Sasurbari Zindabad created box office history by becoming the first Bengali film to cross the ₹2 crore mark in West Bengal. Made on a large budget of ₹60–70 lakh, the film's final box office collections reached a staggering ₹2.50 crore; thus fulfilling all criteria to be adjudged an ‘All-Time Blockbuster’. In the process, it went past previous Prosenjit-Rituparna blockbusters like Sudhu Ekbar Bolo, Baba Keno Chakor and Moner Manush, to become the highest grosser ever. It eventually completed a ‘Golden Jubilee’ by running for a period exceeding 50 weeks in the Bengal districts. It held the highest grosser record for 2 1/2 years until another Haranath Chakraborty directorial, Sathi, overtook its tally.

== Video rights ==

The official video rights of this film have been purchased by Eskay Video. As of May 2013, the MRP is ₹49.

== Legacy ==

Sasurbari Zindabad introduced a number of new trends in Bengali cinema which were attributed as the main factors behind the film's smashing performance. The factors were:

=== Big budget ===
Previously, the average budget for a Bengali film was around 10 to 15 lakhs. But this film changed the trend by costing nearly ₹70 lakhs. A substantial amount of this budget was spent on improved picture quality, technology, grandeur, sets, costumes, and shooting locales, which increased the attractiveness of the film. Buoyed by the film's humongous success, producers became more confident and budgets of Bengali films gradually picked up.

=== Use of CinemaScope ===
Barring a few exceptions, CinemaScope was non-existent in Tollywood. This film re-introduced CinemaScope, which lends a brighter, more colourful and more attractive visual appeal to the film. Soon, CinemaScope became a regular feature in Bengali films.
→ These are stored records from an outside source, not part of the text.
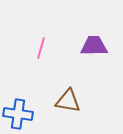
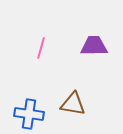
brown triangle: moved 5 px right, 3 px down
blue cross: moved 11 px right
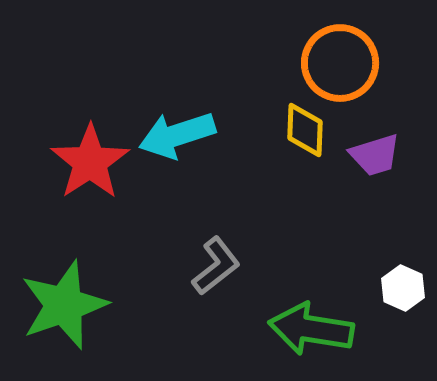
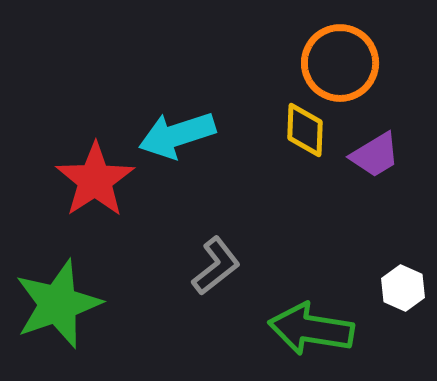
purple trapezoid: rotated 14 degrees counterclockwise
red star: moved 5 px right, 18 px down
green star: moved 6 px left, 1 px up
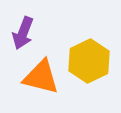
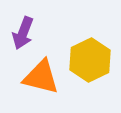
yellow hexagon: moved 1 px right, 1 px up
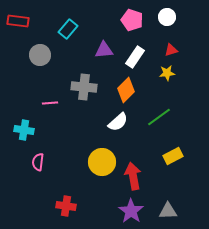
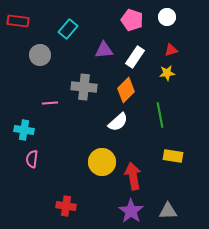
green line: moved 1 px right, 2 px up; rotated 65 degrees counterclockwise
yellow rectangle: rotated 36 degrees clockwise
pink semicircle: moved 6 px left, 3 px up
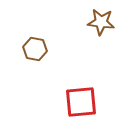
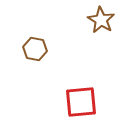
brown star: moved 2 px up; rotated 24 degrees clockwise
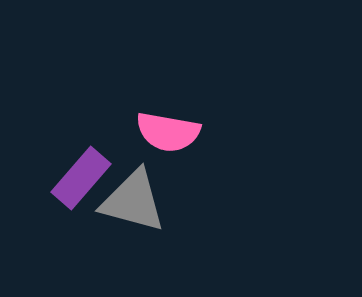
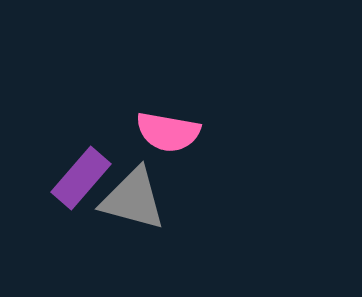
gray triangle: moved 2 px up
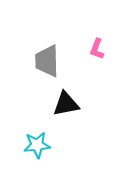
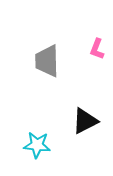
black triangle: moved 19 px right, 17 px down; rotated 16 degrees counterclockwise
cyan star: rotated 12 degrees clockwise
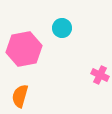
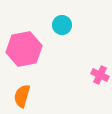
cyan circle: moved 3 px up
orange semicircle: moved 2 px right
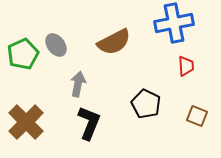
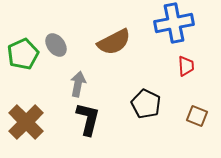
black L-shape: moved 1 px left, 4 px up; rotated 8 degrees counterclockwise
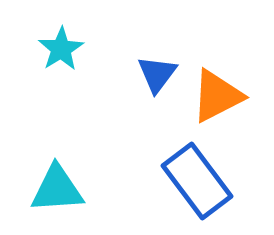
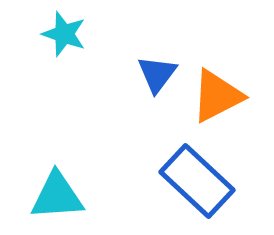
cyan star: moved 3 px right, 15 px up; rotated 21 degrees counterclockwise
blue rectangle: rotated 10 degrees counterclockwise
cyan triangle: moved 7 px down
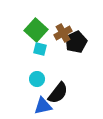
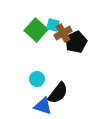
cyan square: moved 13 px right, 24 px up
blue triangle: rotated 30 degrees clockwise
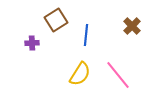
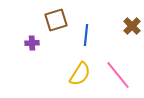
brown square: rotated 15 degrees clockwise
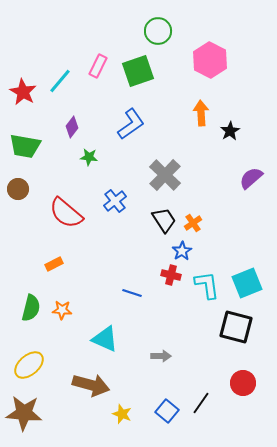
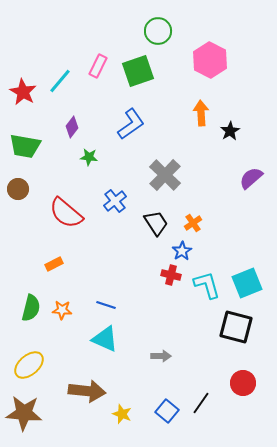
black trapezoid: moved 8 px left, 3 px down
cyan L-shape: rotated 8 degrees counterclockwise
blue line: moved 26 px left, 12 px down
brown arrow: moved 4 px left, 6 px down; rotated 9 degrees counterclockwise
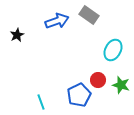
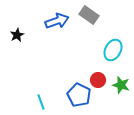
blue pentagon: rotated 20 degrees counterclockwise
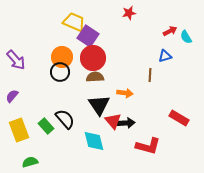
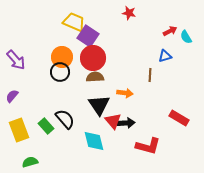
red star: rotated 24 degrees clockwise
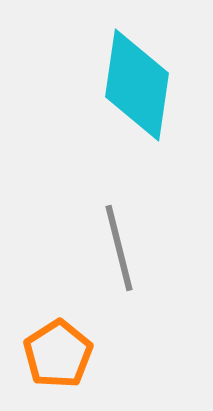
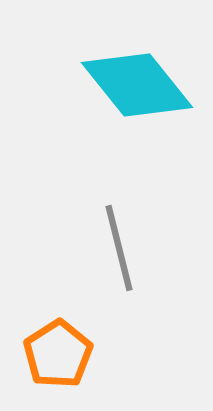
cyan diamond: rotated 47 degrees counterclockwise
=== Bollywood art director ===
Kaushik Sarkar, art director of Shah Rukh Khan starrer Yes Boss was roped in to do the production designing of this film. High-quality colourful sets made it the most glamorous Bengali film at that time. As a result, other filmmakers were forced to abandon the degraded production quality prevalent then in Tollywood.

=== Designer clothes ===
Fashion designers were approached to do the costumes of Prosenjit and Rituparna. Hence, both of them looked their best in this film and their scorching chemistry set the screens on fire. Down the decade, designer clothes are the norm in Tollywood now.

=== Liplock ===
Prosenjit and Rituparna did a full-blown liplock in this film which lasted for nearly 30 seconds. This was one of the first such instances of a couple kissing each other on the lips in the history of mainstream Bengali cinema. Before this, the only other film for which the incredibly popular pair of Prosenjit and Rituparna locked lips (in multiple sequences) was Rituparno Ghosh’s cult-classic Utsab, which had its festival premiere just 3 weeks earlier. In that film they had gone one step further and performed a bold sex scene as well. After Sasurbari Zindabad, both Rituparna and Prosenjit engaged in quite a few intimate sequences with other heroes and heroines, but they never locked lips with each other onscreen again.